Pulaski County is seen as a “childcare desert” due to the lack of full-time licensed childcare capacity here. Now, a group of citizens is working with the Town of Pulaski to address the problem.
Town Manager Shawn Utt told Pulaski Town Council Tuesday night the group is looking to identify opportunities to expand the childcare center services at the YMCA as a way to address the problem.
Utt said the YMCA and “one or two more” licensed childcare facilities are all that exist in Pulaski County.

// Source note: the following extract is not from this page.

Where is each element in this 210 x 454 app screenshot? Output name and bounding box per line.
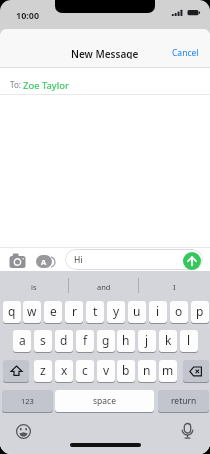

He pointed to figures from the Alliance for Better Childcare Strategies, a New River Valley-based coalition, that show Pulaski County has enough full-time, licensed childcare capacity to cover only 8.55 percent of children under the age of 6 in the county. That is compared to 21.44 percent in Montgomery County, 13.7 percent in Floyd County and 34.86 percent in Radford.

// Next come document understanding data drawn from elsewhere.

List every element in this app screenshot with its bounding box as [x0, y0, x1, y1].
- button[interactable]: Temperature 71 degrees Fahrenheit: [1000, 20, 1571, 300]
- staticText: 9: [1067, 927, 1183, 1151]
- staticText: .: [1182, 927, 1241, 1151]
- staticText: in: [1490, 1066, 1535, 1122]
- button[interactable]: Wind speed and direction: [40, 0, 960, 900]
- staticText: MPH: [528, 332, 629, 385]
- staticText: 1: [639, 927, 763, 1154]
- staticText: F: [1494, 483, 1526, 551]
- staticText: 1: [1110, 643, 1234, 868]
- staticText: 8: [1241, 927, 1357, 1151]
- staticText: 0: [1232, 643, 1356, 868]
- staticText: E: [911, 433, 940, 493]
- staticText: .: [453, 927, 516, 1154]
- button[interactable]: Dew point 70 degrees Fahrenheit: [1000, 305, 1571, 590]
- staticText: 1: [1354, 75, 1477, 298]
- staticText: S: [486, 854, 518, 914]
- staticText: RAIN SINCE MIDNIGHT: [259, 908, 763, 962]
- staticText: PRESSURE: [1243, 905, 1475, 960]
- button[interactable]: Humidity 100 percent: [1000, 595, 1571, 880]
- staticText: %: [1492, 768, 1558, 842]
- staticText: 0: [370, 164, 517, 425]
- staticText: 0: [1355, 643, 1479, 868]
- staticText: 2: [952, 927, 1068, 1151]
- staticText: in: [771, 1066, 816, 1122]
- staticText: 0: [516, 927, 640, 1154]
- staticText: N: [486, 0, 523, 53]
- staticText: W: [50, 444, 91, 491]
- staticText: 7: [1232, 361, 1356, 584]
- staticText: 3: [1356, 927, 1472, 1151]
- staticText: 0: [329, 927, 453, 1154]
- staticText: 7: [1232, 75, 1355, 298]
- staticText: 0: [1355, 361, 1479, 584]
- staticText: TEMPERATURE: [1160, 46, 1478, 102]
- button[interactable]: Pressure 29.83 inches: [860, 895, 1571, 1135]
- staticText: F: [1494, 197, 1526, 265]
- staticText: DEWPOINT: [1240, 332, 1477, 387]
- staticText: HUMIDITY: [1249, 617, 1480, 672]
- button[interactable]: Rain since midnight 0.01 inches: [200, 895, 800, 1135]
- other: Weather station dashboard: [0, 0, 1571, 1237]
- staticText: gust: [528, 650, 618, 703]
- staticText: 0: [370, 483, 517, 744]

Utt said the state recommends 35 to 40 percent coverage.
A member of the YMCA’s board of directors, Utt said the YMCA is out of space at its Oakhurst Avenue facility in Pulaski. Currently the “Y” provides childcare to about 34 children in three classrooms. He noted there is a waiting list for more children – enough to fill two more classrooms if the “Y” had more space.
The focus of the group, Utt said, has been to find other buildings that can be used for an expanded childcare program.

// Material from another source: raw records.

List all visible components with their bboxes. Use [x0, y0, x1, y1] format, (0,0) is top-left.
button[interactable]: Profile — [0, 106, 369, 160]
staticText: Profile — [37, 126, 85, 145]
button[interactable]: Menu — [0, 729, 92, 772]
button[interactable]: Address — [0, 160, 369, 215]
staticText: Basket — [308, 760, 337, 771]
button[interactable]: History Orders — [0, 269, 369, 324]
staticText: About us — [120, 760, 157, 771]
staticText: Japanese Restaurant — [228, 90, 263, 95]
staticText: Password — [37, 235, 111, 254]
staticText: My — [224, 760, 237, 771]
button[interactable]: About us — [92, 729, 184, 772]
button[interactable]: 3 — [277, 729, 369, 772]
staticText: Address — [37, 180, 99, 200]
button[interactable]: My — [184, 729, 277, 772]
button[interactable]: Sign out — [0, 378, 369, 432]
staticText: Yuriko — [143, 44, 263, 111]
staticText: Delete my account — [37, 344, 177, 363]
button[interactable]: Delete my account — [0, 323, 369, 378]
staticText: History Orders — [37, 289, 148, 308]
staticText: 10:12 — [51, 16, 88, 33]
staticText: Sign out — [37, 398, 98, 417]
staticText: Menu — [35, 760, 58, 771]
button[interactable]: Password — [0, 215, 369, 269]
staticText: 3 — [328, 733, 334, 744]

So far, he said, the group has toured the former Head Start building in Pulaski, the former Claremont Elementary and the former Calfee Training School.
Problems exist at each facility, Utt said. However, the Calfee site was found to be in fairly good condition, with the exception of the kitchen addition, which he said could be removed.
The Calfee Training School building is owned by STNP, Inc., which controls the entire Nancochemonics / Magnox property. Utt said the childcare task force has contacted the STNP attorney and discussions have begun on the potential transfer of the building to the YMCA.
Utt said the group is looking to the town as a partner in the project, to assist it in securing funding sources through future grant applications.
The “Y” believes expansion to a facility such as Calfee could also have other benefits, such as providing space for more spots in an expanded before / after school program, and – depending on the location – social service agencies might also have space available for a one-stop shop for families.
Securing the Calfee Training School for an expanded YMCA childcare program would also reclaim the history of the school and the community.
Built in the 19th century, Calfee was an institution for educating African American children in Pulaski. The first building burned down in 1938 and was rebuilt in 1940.
When the facility ceased being a school, African American students were bused to Christiansburg Institute. Councilman Lane Penn noted he was one of the students who was sent to CI.
Adjacent to the school property is the T.G. Howard Center, built by the local African American churches and owned and operated by the Black community.
Both facilities have been largely abandoned in recent years, but a group of citizens have been working to revive the T.G. Howard Center and to reclaim its rich history and many of the functions the center and school served.
Town council on Tuesday expressed support for the project.